_Task item_.
Copy word for word, please, the lines of the entries below running from the one containing "help you process what you’re feeling." to the one containing "your body move", both ends included.

_Information given_.

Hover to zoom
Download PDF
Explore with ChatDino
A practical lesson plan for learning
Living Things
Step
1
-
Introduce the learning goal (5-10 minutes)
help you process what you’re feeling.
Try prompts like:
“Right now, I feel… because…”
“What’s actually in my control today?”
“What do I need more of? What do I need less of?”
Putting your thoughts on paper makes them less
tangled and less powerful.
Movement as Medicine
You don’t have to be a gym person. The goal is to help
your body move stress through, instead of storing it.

==

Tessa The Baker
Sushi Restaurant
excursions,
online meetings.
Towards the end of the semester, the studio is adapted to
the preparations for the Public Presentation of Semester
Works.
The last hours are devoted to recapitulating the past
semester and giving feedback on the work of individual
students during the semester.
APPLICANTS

_Answer to the exercise_.
help you process what you’re feeling.
Try prompts like:
“Right now, I feel… because…”
“What’s actually in my control today?”
“What do I need more of? What do I need less of?”
Putting your thoughts on paper makes them less
tangled and less powerful.
Movement as Medicine
You don’t have to be a gym person. The goal is to help
your body move stress through, instead of storing it.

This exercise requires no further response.